Gastrointestinal tract: nausea, vomiting, diarrhea.
General disorders: chills, edema, allergic reactions, including: rash, purpura, itching, angioedema, anaphylactic shock; hyperthermia, increased sweating, changes at the injection site.
Special instructions
In case of persistent intracranial hemorrhage, the dose of 1000 mg/day and the infusion rate (30 drops per minute) should not be exceeded.
The drug is used immediately after opening the ampoule. The ampoule with the drug is intended for single use only. The remaining drug must be destroyed.
Use during pregnancy and breastfeeding. There are no sufficient data on the use of Cytocon in pregnant women. Data on the excretion of citicoline into breast milk and its effect on the fetus are unknown. Therefore, during pregnancy and breastfeeding, the drug is prescribed only when the expected benefit to the mother outweighs the potential risk to the fetus.
Children. There is insufficient data on the use of Cytocon in children. The drug is used in cases of extreme necessity, when the expected benefit from use outweighs the potential risk.
Ability to influence the reaction speed when driving vehicles or using other mechanisms.
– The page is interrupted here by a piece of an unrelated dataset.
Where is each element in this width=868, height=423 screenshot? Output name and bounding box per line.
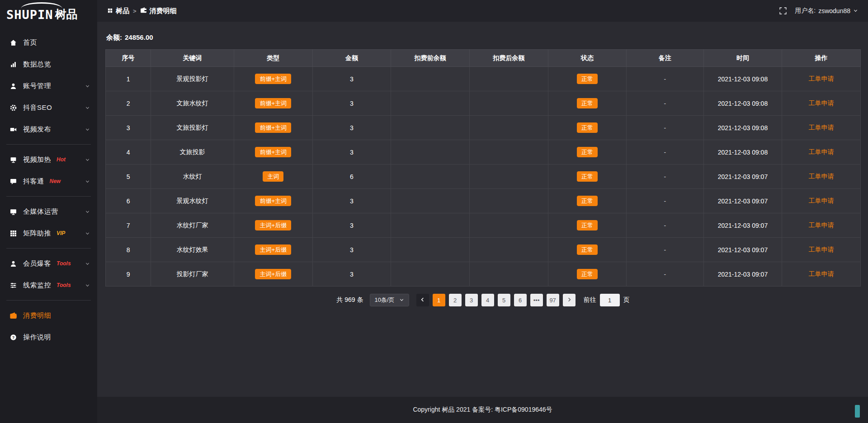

In some cases, some adverse reactions from the central nervous system may affect the ability to drive vehicles and operate machinery.
Citicoline enhances the effect of levodopa. The drug should not be administered simultaneously with drugs containing meclofenoxate.
Incompatibility: The drug should not be mixed with other drugs in the same container.
Overdose
Not described.
Storage conditions
At a temperature not exceeding 30 °C.